Slashdot Mirror

← Back to Stories (view on slashdot.org)

A Brief Sony Password Analysis

Posted by CmdrTaco on from the change-it-now-people dept.

troyhunt writes "With all this [Sony] customer data now unfortunately out there for public viewing, I thought it would be interesting to do some analysis on password practices. There are some rather alarming (although not entirely surprising) findings including: 36% of passwords appear in a common password dictionary. 50% of passwords are 7 characters or less. 67% of accounts on both Sony and Gawker use the same password. 82% of passwords are lowercase alphanumeric of 9 characters or less. 99% of passwords don't contain a single non-alphanumeric character."

11 of 276 comments (clear)

  1. Re:Is Sony now in the banking business? by j00r0m4nc3r · · Score: 3, Insightful

    I guess credit card data is not important to protect

  2. not surprising by Anonymous Coward · · Score: 2, Insightful

    it's a pretty big PITA to enter a secure password, or any complex non-alphanumeric mix of characters using an on-screen keyboard.

  3. lowercase by Njovich · · Score: 5, Insightful

    '82% of passwords are lowercase alphanumeric of 9 characters or less.'

    So what about lowercase? As long as it's random-ish, it's fine. Good luck brute forcing a 9 character lowercase alphanumeric password... Capitals are overrated anyway, if asked to include an uppercase character, in my experience most people will use exactly 1 uppercase character. So, given a password with length 8, it's only 8 times as many possibilities you would check. However, it is still an extra keypress, so if you went for an extra character it would be a lot more effective. Then there is the point that on many phones it's a nuisance to type capital letters, then there is a problem of readability of for instance I (upper i), or l (lower L). Also, when speaking out a password it is annoying. Then, at least for me, it is hard to remember the location of the capital letters.

    1. Re:lowercase by Rich0 · · Score: 3, Insightful

      In a way I agree with you, but lets just look at the numbers. A password of n characters long of only lower case letters (in English) is 26^n possible combinations. Adding upper case then give 52^n combinations.

      The parent's point was that this isn't actually correct. That is only true if ANY or ALL of those characters could be upper case. Well, they could be, but most likely they aren't. Instead it is probably the case that all but one are lower case. So, the number of possibilities isn't 52^n, but rather n*26^n. That is barely larger than 26^n.

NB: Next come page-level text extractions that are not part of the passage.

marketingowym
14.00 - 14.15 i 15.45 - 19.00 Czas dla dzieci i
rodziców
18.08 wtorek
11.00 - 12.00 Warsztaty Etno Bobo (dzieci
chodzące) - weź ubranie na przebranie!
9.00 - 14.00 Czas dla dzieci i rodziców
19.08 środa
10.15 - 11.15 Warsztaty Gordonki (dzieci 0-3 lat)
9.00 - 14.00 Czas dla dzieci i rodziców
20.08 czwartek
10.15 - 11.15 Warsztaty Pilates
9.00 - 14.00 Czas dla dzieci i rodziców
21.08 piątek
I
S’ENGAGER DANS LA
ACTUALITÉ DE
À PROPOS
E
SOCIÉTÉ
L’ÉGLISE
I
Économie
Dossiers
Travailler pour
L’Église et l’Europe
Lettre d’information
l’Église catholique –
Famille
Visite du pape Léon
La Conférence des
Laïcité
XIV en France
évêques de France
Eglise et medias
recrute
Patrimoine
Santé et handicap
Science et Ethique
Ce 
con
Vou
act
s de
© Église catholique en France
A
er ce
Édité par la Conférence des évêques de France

      Require 8 characters, of which at least one is upper case and one is a number? Ok, users will go with the minimums on both, so you start with 6 lowercase and 1 uppercase letters, which is 7*26^7. Then you throw in a digit. That could go in 8 positions, and could be any of 10 characters, so multiply that number by 80. If you just check a "1" in the last character position then you don't increase the number of combinations at all and you'll probably nail 80% of the passwords anyway.

      If I lose my car keys then a true brute force search would have to cover the entire volume of c * the elapsed time since I last saw them. However, I wouldn't start by searching the moons of Jupiter - the kitchen counter is far more likely to yield dividends.

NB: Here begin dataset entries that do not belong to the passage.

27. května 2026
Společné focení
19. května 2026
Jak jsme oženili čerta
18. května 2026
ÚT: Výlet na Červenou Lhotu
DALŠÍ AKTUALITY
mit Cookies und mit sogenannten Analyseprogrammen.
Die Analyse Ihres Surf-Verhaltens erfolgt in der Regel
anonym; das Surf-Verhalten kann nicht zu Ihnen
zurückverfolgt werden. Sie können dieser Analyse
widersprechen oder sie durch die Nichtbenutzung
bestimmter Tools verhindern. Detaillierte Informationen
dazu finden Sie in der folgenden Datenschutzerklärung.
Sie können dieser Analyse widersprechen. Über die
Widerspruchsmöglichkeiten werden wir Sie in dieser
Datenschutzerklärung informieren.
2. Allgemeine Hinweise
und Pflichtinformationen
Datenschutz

  4. Re:Is Sony now in the banking business? by Anonymous Coward · · Score: 5, Insightful

    This case underlines the futility of long passwords. Everyone's data was exposed no matter how strong they were.

    It does however underline the importance of compartmentalisation. Don't reuse passwords between sites.

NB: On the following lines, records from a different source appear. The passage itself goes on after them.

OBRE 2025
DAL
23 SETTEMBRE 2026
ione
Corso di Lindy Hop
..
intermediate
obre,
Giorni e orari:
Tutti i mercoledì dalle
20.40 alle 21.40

  5. Password Requirements Are Inconsistent by Anonymous Coward · · Score: 4, Insightful

    The whole point of a password is to have something you can memorize (without writing it down) as a security precaution. The problem is that different websites have different password requirements. For example, one website might require at least 8 characters in your password with at least one numeric and one non-alphanumeric character. But then another website might require at least 6 characters (alphanumeric), but DOES NOT ALLOW non-alphanumeric characters. So now you have two different passwords to remember. On top of that, it is recommended that you have a different password for each account. I don't know about you, but I have probably 100 accounts to various websites, games, etc - and there's no way I could memorize that many different passwords containing a mixture of alphanumeric and non-alphanumeric characters.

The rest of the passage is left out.